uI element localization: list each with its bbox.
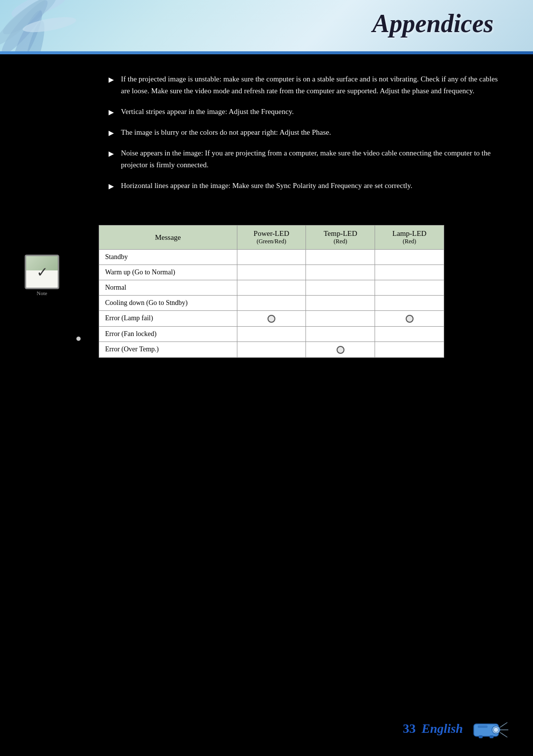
table-header-power-led: Power-LED (Green/Red) — [237, 226, 306, 250]
main-content: ▶ If the projected image is unstable: ma… — [0, 54, 533, 210]
bullet-item-1: ▶ If the projected image is unstable: ma… — [109, 73, 503, 97]
table-cell-led-2-0 — [375, 250, 444, 265]
bullet-text-1: If the projected image is unstable: make… — [121, 73, 503, 97]
led-status-table: Message Power-LED (Green/Red) Temp-LED (… — [99, 225, 444, 358]
bullet-item-4: ▶ Noise appears in the image: If you are… — [109, 147, 503, 171]
table-header-lamp-led: Lamp-LED (Red) — [375, 226, 444, 250]
led-dot-indicator — [337, 346, 344, 354]
note-icon-box: ✓ — [25, 255, 59, 289]
page-footer: 33 English — [403, 717, 508, 741]
bullet-arrow-5: ▶ — [109, 181, 114, 191]
table-cell-led-1-1 — [306, 265, 375, 280]
projector-icon — [469, 717, 508, 741]
table-cell-led-2-2 — [375, 280, 444, 296]
bullet-text-4: Noise appears in the image: If you are p… — [121, 147, 503, 171]
svg-point-9 — [494, 727, 498, 732]
table-cell-led-1-3 — [306, 296, 375, 311]
svg-rect-15 — [490, 735, 494, 738]
table-cell-led-0-2 — [237, 280, 306, 296]
svg-line-13 — [500, 732, 507, 737]
header-decoration — [0, 0, 128, 54]
table-cell-led-2-6 — [375, 341, 444, 357]
page-language: English — [421, 721, 463, 736]
table-cell-message-5: Error (Fan locked) — [99, 326, 237, 341]
circle-indicator-left: ● — [76, 333, 81, 344]
table-row: Standby — [99, 250, 444, 265]
page-header: Appendices — [0, 0, 533, 54]
table-cell-led-0-0 — [237, 250, 306, 265]
bullet-arrow-1: ▶ — [109, 75, 114, 85]
svg-line-11 — [500, 722, 507, 727]
svg-rect-10 — [478, 725, 488, 728]
table-cell-led-1-2 — [306, 280, 375, 296]
table-row: Error (Lamp fail) — [99, 311, 444, 327]
page-number: 33 — [403, 721, 416, 736]
table-cell-led-1-6 — [306, 341, 375, 357]
table-row: Error (Fan locked) — [99, 326, 444, 341]
header-underline — [0, 51, 533, 54]
bullet-arrow-3: ▶ — [109, 128, 114, 138]
table-cell-led-0-3 — [237, 296, 306, 311]
table-cell-led-2-4 — [375, 311, 444, 327]
table-row: Normal — [99, 280, 444, 296]
table-row: Cooling down (Go to Stndby) — [99, 296, 444, 311]
table-cell-message-0: Standby — [99, 250, 237, 265]
table-cell-led-0-6 — [237, 341, 306, 357]
table-cell-led-2-1 — [375, 265, 444, 280]
table-header-message: Message — [99, 226, 237, 250]
table-cell-message-2: Normal — [99, 280, 237, 296]
table-cell-message-3: Cooling down (Go to Stndby) — [99, 296, 237, 311]
table-row: Error (Over Temp.) — [99, 341, 444, 357]
note-label: Note — [25, 290, 59, 296]
checkmark-icon: ✓ — [37, 264, 48, 280]
table-cell-led-0-4 — [237, 311, 306, 327]
bullet-text-2: Vertical stripes appear in the image: Ad… — [121, 106, 294, 117]
svg-rect-14 — [479, 735, 483, 738]
led-status-table-container: Message Power-LED (Green/Red) Temp-LED (… — [99, 225, 533, 358]
table-header-temp-led: Temp-LED (Red) — [306, 226, 375, 250]
led-dot-indicator — [406, 315, 414, 323]
bullet-item-2: ▶ Vertical stripes appear in the image: … — [109, 106, 503, 117]
table-cell-message-1: Warm up (Go to Normal) — [99, 265, 237, 280]
table-section: ✓ Note ● Message Power-LED (Green/Red) T… — [0, 225, 533, 358]
table-cell-led-1-0 — [306, 250, 375, 265]
table-cell-led-2-5 — [375, 326, 444, 341]
bullet-text-5: Horizontal lines appear in the image: Ma… — [121, 180, 413, 191]
bullet-arrow-4: ▶ — [109, 149, 114, 159]
table-cell-led-1-4 — [306, 311, 375, 327]
bullet-text-3: The image is blurry or the colors do not… — [121, 126, 331, 138]
page-title: Appendices — [372, 9, 494, 38]
bullet-arrow-2: ▶ — [109, 107, 114, 117]
table-cell-message-6: Error (Over Temp.) — [99, 341, 237, 357]
note-icon-container: ✓ Note — [25, 255, 59, 296]
table-cell-led-1-5 — [306, 326, 375, 341]
led-dot-indicator — [267, 315, 275, 323]
table-row: Warm up (Go to Normal) — [99, 265, 444, 280]
bullet-item-3: ▶ The image is blurry or the colors do n… — [109, 126, 503, 138]
table-cell-led-0-5 — [237, 326, 306, 341]
table-cell-message-4: Error (Lamp fail) — [99, 311, 237, 327]
table-cell-led-2-3 — [375, 296, 444, 311]
bullet-item-5: ▶ Horizontal lines appear in the image: … — [109, 180, 503, 191]
table-cell-led-0-1 — [237, 265, 306, 280]
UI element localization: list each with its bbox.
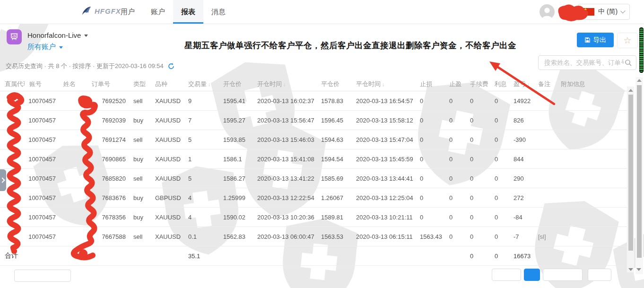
favorite-button[interactable]: ☆ xyxy=(617,33,638,48)
table-cell: 1585.69 xyxy=(316,169,351,188)
pagination-prev-button[interactable] xyxy=(492,269,521,281)
table-cell: 4 xyxy=(183,208,218,227)
table-cell: 844 xyxy=(509,149,533,169)
column-header-6[interactable]: 交易量↓ xyxy=(183,78,218,91)
table-cell: XAUUSD xyxy=(150,111,183,130)
table-cell: 16673 xyxy=(509,246,533,266)
filler-cell xyxy=(594,246,629,266)
chevron-down-icon xyxy=(620,9,625,13)
chevron-right-icon xyxy=(0,177,5,183)
scroll-up-arrow[interactable] xyxy=(637,79,642,82)
table-cell: 1563.53 xyxy=(316,227,351,246)
user-avatar[interactable] xyxy=(540,4,555,19)
table-cell: 0 xyxy=(444,208,465,227)
table-cell xyxy=(0,91,25,111)
table-cell: -7 xyxy=(509,227,533,246)
table-cell xyxy=(533,149,556,169)
table-cell: 7 xyxy=(183,111,218,130)
language-selector[interactable]: ★ 中 (简) xyxy=(578,4,630,20)
column-header-16[interactable]: 备注 xyxy=(533,78,556,91)
table-cell: 0 xyxy=(415,149,444,169)
account-group-label: Honorfalcon-Live xyxy=(27,31,81,39)
drawer-expand-handle[interactable] xyxy=(0,169,6,191)
table-cell xyxy=(59,208,87,227)
pagination-next-button[interactable] xyxy=(543,269,583,281)
table-cell: 1578.83 xyxy=(316,91,351,111)
table-cell: XAUUSD xyxy=(150,149,183,169)
table-cell: 0 xyxy=(415,91,444,111)
column-header-17[interactable]: 附加信息 xyxy=(556,78,594,91)
table-cell: 0 xyxy=(490,91,509,111)
column-header-10[interactable]: 平仓时间↓ xyxy=(351,78,415,91)
table-total-row: 合计35.10016673 xyxy=(0,246,629,266)
account-group-dropdown[interactable]: Honorfalcon-Live xyxy=(27,31,88,39)
scroll-down-arrow[interactable] xyxy=(636,268,641,271)
column-header-11[interactable]: 止损 xyxy=(415,78,444,91)
china-flag-icon: ★ xyxy=(583,8,594,16)
refresh-icon[interactable] xyxy=(167,62,175,70)
table-cell: 4 xyxy=(183,188,218,208)
column-header-3[interactable]: 订单号 xyxy=(87,78,129,91)
table-cell: sell xyxy=(129,169,150,188)
table-cell: 272 xyxy=(509,188,533,208)
sort-descending-icon[interactable]: ↓ xyxy=(208,81,211,87)
search-icon[interactable] xyxy=(625,59,632,67)
column-header-4[interactable]: 类型 xyxy=(129,78,150,91)
nav-tab-messages[interactable]: 消息 xyxy=(203,0,234,22)
column-header-8[interactable]: 开仓时间↓ xyxy=(252,78,316,91)
table-cell: XAUUSD xyxy=(150,169,183,188)
column-header-1[interactable]: 账号 xyxy=(25,78,59,91)
nav-tab-reports[interactable]: 报表 xyxy=(173,0,203,24)
column-header-0[interactable]: 直属代理 xyxy=(0,78,25,91)
table-cell: 0 xyxy=(465,149,490,169)
table-cell xyxy=(556,246,594,266)
table-cell: 0 xyxy=(444,227,465,246)
column-header-5[interactable]: 品种 xyxy=(150,78,183,91)
account-scope-label: 所有账户 xyxy=(27,43,56,52)
red-arrow-head xyxy=(489,61,500,71)
table-cell: 7691274 xyxy=(87,130,129,149)
column-header-2[interactable]: 姓名 xyxy=(59,78,87,91)
sort-descending-icon[interactable]: ↓ xyxy=(527,81,530,87)
search-input[interactable] xyxy=(543,59,625,67)
nav-tab-accounts[interactable]: 账户 xyxy=(143,0,173,22)
table-cell: -390 xyxy=(509,130,533,149)
table-cell: 2020-03-13 15:46:03 xyxy=(252,130,316,149)
table-cell xyxy=(0,149,25,169)
table-cell xyxy=(59,91,87,111)
sort-descending-icon[interactable]: ↓ xyxy=(382,81,385,87)
page-size-select[interactable] xyxy=(14,270,71,282)
table-cell: sell xyxy=(129,227,150,246)
column-header-12[interactable]: 止盈 xyxy=(444,78,465,91)
table-cell: 7683676 xyxy=(87,188,129,208)
column-header-13[interactable]: 手续费 xyxy=(465,78,490,91)
table-scroll-down-arrow[interactable] xyxy=(628,268,633,271)
table-scrollbar-thumb[interactable] xyxy=(628,95,633,251)
page-scrollbar-thumb[interactable] xyxy=(637,85,642,258)
column-header-9[interactable]: 平仓价 xyxy=(316,78,351,91)
pagination-jump-button[interactable] xyxy=(588,269,611,281)
filler-header xyxy=(594,78,629,91)
table-cell: 1586.1 xyxy=(218,149,252,169)
account-scope-dropdown[interactable]: 所有账户 xyxy=(27,43,63,52)
table-cell: 1593.85 xyxy=(218,130,252,149)
column-header-14[interactable]: 利息 xyxy=(490,78,509,91)
sort-descending-icon[interactable]: ↓ xyxy=(283,81,286,87)
table-cell xyxy=(59,227,87,246)
table-cell: 35.1 xyxy=(183,246,218,266)
filler-cell xyxy=(594,130,629,149)
table-cell: 2020-03-13 06:00:47 xyxy=(252,227,316,246)
table-scroll-up-arrow[interactable] xyxy=(628,89,633,92)
table-cell: 0 xyxy=(490,246,509,266)
column-header-15[interactable]: 盈亏↓ xyxy=(509,78,533,91)
table-cell: 1563.43 xyxy=(415,227,444,246)
nav-tab-users[interactable]: 用户 xyxy=(113,0,143,22)
table-cell: 0 xyxy=(444,169,465,188)
table-cell: 9 xyxy=(183,91,218,111)
export-button[interactable]: 导出 xyxy=(577,33,614,47)
save-icon xyxy=(584,37,591,43)
column-header-7[interactable]: 开仓价 xyxy=(218,78,252,91)
table-cell: 0 xyxy=(444,111,465,130)
table-cell: 0 xyxy=(465,227,490,246)
pagination-current-page[interactable] xyxy=(524,269,540,281)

◆ ASSIGNED TASK
Scan the entries above and show each line that contains the word "sell".

◆ RESPONSE BELOW
table-cell: sell xyxy=(129,169,150,188)
table-cell: sell xyxy=(129,227,150,246)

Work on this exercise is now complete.